----- SOURCE MATERIAL -----

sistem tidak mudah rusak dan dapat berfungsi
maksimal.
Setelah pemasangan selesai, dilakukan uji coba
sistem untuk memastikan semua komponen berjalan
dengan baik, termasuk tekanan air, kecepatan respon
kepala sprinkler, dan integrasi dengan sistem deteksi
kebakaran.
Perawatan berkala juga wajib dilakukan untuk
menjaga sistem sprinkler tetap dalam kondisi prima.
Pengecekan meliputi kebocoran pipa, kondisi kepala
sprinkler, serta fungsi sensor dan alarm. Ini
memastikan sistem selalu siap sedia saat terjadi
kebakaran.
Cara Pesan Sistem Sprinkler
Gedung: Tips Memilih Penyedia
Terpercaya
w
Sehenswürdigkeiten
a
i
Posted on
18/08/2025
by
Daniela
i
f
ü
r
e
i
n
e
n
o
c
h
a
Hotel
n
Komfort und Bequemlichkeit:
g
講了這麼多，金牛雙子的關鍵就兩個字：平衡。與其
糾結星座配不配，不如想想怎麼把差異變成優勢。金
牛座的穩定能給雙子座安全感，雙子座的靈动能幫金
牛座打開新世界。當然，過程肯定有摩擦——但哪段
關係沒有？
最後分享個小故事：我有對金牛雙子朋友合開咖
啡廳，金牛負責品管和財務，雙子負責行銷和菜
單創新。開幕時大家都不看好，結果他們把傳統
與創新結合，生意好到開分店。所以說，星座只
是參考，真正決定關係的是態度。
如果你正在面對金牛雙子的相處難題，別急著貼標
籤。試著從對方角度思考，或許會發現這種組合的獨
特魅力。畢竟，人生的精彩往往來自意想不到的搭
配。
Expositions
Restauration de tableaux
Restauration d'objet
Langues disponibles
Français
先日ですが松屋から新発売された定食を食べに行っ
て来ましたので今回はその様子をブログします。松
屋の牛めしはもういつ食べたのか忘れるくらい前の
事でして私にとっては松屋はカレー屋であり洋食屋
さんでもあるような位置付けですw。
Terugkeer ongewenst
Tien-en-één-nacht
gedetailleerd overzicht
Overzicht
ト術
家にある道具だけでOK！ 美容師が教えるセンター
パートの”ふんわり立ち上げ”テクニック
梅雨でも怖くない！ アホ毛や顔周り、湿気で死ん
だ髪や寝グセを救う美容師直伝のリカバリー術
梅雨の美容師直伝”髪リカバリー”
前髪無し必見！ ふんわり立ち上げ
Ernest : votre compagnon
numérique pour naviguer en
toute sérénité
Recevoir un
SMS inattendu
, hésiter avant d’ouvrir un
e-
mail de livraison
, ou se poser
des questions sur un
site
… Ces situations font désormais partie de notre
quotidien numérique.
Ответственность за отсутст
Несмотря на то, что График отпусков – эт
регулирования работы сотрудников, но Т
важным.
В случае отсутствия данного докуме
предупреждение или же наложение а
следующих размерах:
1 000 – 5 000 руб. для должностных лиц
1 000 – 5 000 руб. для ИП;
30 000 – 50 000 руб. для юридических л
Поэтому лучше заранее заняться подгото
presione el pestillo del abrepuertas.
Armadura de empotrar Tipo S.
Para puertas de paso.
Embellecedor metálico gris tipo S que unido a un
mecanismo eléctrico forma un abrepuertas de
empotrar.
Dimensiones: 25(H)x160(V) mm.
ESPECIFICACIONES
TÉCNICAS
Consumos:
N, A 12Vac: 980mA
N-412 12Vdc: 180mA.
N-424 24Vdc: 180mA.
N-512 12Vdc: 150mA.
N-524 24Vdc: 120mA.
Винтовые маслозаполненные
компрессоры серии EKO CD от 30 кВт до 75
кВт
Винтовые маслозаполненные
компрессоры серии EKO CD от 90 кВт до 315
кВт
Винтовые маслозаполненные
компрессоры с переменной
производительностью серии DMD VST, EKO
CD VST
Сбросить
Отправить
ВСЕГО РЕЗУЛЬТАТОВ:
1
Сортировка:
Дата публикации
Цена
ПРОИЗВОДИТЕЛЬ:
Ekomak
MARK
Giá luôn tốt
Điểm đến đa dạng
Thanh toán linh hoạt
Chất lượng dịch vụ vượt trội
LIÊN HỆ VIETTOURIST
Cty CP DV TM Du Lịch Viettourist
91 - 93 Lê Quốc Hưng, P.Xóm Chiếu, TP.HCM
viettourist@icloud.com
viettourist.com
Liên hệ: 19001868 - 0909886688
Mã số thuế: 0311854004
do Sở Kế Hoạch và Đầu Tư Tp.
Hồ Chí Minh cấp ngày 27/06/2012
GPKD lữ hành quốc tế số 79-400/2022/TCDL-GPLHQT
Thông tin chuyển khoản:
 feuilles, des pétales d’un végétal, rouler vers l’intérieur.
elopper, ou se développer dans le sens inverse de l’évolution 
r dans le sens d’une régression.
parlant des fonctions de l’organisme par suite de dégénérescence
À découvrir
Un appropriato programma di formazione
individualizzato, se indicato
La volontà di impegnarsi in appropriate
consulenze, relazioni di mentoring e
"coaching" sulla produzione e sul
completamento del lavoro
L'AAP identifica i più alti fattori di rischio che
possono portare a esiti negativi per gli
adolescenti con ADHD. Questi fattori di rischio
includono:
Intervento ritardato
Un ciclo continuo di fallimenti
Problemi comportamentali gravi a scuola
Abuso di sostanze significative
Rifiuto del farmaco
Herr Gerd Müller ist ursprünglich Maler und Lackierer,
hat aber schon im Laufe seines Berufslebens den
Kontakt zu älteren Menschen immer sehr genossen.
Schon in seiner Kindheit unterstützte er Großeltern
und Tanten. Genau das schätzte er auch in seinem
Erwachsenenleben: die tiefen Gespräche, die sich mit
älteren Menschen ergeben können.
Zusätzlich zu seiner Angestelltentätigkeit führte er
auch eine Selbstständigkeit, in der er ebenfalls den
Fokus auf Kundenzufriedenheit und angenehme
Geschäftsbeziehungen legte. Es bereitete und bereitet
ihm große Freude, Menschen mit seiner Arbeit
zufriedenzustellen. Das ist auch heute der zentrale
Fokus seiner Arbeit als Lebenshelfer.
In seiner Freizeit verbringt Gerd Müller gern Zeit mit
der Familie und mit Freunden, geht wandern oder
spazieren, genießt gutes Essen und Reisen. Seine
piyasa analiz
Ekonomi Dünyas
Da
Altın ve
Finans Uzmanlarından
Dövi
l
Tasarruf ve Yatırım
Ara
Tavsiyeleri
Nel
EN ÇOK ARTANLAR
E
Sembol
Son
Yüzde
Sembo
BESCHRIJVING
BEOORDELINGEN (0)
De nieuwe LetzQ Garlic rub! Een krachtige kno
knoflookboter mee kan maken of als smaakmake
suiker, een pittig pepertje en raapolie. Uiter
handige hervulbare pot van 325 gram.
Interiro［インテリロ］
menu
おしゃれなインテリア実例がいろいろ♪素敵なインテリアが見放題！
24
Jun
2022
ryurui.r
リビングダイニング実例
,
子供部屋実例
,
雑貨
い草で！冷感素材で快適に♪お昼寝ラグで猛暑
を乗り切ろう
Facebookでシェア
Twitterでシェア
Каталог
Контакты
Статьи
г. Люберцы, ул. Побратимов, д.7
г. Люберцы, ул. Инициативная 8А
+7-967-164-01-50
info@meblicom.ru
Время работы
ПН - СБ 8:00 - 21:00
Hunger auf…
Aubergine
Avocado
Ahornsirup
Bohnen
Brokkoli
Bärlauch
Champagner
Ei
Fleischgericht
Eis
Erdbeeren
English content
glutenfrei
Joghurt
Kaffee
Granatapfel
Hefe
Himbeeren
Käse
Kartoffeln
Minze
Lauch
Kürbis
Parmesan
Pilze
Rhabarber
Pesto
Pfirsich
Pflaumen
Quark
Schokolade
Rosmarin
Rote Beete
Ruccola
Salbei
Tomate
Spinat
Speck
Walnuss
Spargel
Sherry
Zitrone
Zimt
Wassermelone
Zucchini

-----

» TO DO
Using the listing, collect all lines in which the string "memastikan" is found.

» EXERCISE SOLUTION
sistem untuk memastikan semua komponen berjalan
memastikan sistem selalu siap sedia saat terjadi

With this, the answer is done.